Jason Levien wasted no time getting down to business.

Upon being introduced as a D.C. United co-owner in July 2012, Levien departed a news conference at the W Hotel downtown, walked two blocks to the John A. Wilson Building and met with Mayor Vincent C. Gray to discuss constructing a soccer-specific stadium in the District.

Twenty-nine months later, on the fifth floor of the Wilson Building, Levien saw the team and city finish what they started.

The D.C. Council on Wednesday unanimously passed legislation to build a 20,000- to 25,000-seat soccer-specific stadium at the Buzzard Point property in Southwest — ending United’s decade-plus search for a permanent home.

“There have been a lot of hills and valleys in the last 29 months,” Levien said. “There were moments where certainly we weren’t as optimistic as we’d like to be. But we stick with it. I think we built a real consensus here, and it’s a testament to the work that we did that we got a unanimous vote on this.”

Although the ownership triumvirate of Levien, Erick Thohir and Will Chang has only controlled the team for two and a half years, United’s quest for a stadium has covered the majority of the club’s 19-year existence.

The organization has explored myriad sites over the past decade, including a potential move to Prince George’s County that fell apart in 2009. In the meantime, the franchise has lost $7 million to $10 million a year while paying rent at crumbling RFK Stadium.

“Going to Maryland, going to Virginia would have been, I think, crushing for this club,” coach Ben Olsen said. “You can sugarcoat it all you want — this city needs soccer. It’s as global as you get. It’s our nation’s capital.”

Added D.C. Council member Jack Evans, Ward 2 Democrat: “It’s been a long process dating back over 10 years, starting with different sites with different owners and different times. It’s a testament once again to the persistence of the District of Columbia.”

Passage of the legislation was driven by the 11th-hour removal of a land swap that would have seen the District surrender the Reeves Center. After a consultant’s report last month determined the initial agreement undervalued the property, Mayor-elect Muriel Bowser moved to adjust the deal.
In Levien’s words, “It’s been a tumultuous seven-week period.”

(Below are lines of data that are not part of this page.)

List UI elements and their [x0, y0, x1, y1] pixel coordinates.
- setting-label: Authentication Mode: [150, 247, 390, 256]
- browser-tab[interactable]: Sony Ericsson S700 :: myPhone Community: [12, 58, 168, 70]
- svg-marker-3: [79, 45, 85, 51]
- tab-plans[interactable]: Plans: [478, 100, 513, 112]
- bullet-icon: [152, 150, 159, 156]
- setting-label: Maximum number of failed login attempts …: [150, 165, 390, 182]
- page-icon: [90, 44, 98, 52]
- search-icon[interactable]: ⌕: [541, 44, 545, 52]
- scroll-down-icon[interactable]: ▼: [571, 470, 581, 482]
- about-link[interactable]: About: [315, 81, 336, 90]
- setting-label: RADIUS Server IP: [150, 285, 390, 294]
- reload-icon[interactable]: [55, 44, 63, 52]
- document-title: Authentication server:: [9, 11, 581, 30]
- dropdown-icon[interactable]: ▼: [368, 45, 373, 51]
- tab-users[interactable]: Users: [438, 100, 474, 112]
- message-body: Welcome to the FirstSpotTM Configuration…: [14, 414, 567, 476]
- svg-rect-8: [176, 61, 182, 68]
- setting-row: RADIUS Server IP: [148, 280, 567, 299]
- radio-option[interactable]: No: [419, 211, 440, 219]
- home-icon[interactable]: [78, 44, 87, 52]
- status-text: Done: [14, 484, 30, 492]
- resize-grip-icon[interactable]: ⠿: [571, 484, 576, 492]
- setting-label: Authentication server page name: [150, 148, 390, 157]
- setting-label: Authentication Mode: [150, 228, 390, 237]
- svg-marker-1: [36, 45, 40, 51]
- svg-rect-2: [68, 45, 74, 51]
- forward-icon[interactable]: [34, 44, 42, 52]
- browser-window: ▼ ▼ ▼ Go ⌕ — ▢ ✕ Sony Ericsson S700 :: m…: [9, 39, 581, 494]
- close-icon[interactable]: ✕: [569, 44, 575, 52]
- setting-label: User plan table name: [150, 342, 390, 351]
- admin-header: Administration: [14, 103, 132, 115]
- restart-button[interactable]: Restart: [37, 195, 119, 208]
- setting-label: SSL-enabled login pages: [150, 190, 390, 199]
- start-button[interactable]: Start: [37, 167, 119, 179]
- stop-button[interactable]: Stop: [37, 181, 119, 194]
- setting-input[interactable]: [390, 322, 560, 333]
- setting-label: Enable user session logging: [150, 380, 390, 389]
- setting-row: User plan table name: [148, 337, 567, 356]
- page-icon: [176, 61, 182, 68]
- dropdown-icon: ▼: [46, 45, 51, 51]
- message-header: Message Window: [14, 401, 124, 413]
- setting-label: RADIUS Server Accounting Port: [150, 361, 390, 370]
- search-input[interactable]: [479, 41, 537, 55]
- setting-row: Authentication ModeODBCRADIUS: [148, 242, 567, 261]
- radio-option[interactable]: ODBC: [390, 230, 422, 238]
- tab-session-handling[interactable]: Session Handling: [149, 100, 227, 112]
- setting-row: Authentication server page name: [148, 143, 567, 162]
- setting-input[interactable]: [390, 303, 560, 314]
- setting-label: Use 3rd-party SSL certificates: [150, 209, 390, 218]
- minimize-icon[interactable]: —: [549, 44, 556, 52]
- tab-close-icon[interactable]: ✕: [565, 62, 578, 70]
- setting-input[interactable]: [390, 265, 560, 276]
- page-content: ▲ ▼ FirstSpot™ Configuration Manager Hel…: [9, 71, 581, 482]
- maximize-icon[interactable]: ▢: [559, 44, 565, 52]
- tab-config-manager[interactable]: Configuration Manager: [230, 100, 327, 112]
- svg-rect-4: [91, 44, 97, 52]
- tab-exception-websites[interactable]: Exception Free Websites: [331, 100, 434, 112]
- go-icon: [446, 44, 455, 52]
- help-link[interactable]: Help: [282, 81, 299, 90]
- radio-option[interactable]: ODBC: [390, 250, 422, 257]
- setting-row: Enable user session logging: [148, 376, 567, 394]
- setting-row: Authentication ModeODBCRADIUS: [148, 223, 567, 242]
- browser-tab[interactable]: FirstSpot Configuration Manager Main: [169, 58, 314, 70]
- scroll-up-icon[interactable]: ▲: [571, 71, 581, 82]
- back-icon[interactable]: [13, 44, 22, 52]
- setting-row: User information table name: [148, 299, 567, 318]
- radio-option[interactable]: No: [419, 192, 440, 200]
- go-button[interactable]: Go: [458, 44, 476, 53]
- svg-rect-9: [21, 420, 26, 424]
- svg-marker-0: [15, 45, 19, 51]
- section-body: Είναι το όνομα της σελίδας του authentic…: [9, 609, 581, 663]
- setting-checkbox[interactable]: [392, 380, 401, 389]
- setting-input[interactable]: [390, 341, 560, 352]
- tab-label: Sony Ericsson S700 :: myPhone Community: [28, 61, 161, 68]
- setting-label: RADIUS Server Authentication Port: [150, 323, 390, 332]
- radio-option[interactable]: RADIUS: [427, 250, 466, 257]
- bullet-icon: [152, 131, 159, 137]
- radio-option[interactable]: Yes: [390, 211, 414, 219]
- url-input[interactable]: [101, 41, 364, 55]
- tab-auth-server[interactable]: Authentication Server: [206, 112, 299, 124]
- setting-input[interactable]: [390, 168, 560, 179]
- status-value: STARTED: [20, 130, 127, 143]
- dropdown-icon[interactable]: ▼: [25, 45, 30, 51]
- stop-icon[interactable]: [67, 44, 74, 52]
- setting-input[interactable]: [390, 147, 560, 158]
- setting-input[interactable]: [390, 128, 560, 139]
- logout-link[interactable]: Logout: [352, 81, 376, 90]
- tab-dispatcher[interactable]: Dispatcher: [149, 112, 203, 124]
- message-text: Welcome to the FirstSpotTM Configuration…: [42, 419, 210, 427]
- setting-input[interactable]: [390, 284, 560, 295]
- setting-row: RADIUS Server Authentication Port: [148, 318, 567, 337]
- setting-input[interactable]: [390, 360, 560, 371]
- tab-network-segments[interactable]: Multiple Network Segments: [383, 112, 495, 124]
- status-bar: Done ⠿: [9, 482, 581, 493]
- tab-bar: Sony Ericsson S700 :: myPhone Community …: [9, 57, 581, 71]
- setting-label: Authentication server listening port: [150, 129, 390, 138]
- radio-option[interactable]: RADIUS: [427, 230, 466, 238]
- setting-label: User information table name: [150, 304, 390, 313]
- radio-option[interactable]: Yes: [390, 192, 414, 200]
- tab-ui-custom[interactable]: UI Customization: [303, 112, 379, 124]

The legislation now calls for the District to issue $106 million in new debt, with the city expected to pay roughly $139 million on land acquisition and preparation. Akridge, the company originally slated to receive the Reeves Center in exchange for a Buzzard Point parcel, could now relinquish the land via eminent domain.

United, meanwhile, will pay an estimated $150 million for the construction of the stadium and receive a 20-year property tax abatement worth $43 million.

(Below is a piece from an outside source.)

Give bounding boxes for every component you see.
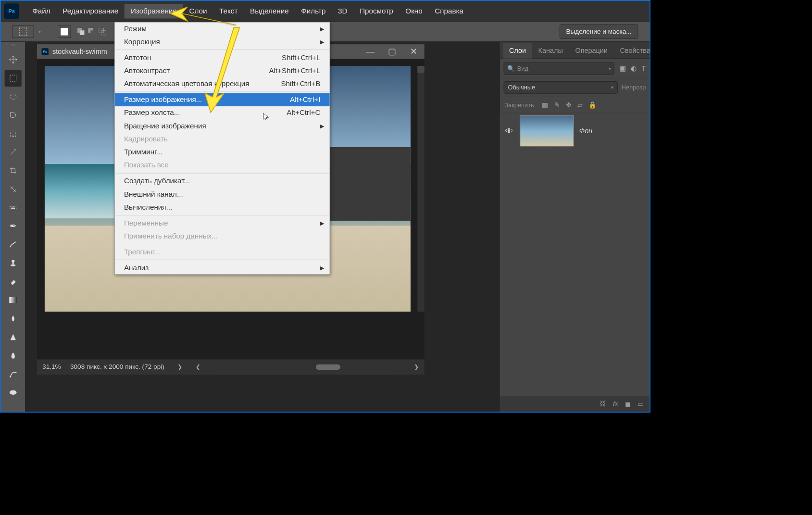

“We felt as though the [original] deal could work, but it was certainly much more complicated. This is a simpler deal,” Levien said. “For us, we had to be laser-focused on getting this done. As the last few weeks unfolded, we strapped ourselves in, had our seat belts on and really tried to do as much as we could to move the dialogue forward.”

Although no one voted against the bill, D.C. Council member David A. Catania, at-large independent, voiced concern about potentially losing funds for other projects because of the new borrowing — an issue Bowser downplayed.

“It would not be true to say that if we do not do the soccer stadium, then we will be able to meet all of those other needs,” Bowser said.

With the bill passed, Levien said the club is now aiming to break ground in late 2015 and have the stadium ready for the 2017 campaign, though a 2018 opening remains possible.

“We’re going to work hand-in-hand with the city,” Levien said. “There is environmental work that needs to be done, there certainly is the land acquisition that needs to be completed. But we’re raring to go.”

It’s a sentiment shared by Olsen, who joined the club as a player in 1998 and this past fall signed a new long-term contract. To the longtime D.C. resident, groundbreaking can’t come soon enough.

“I’ve got my work gloves and boots — I’m ready to go,” Olsen said. “Whatever can speed this up.”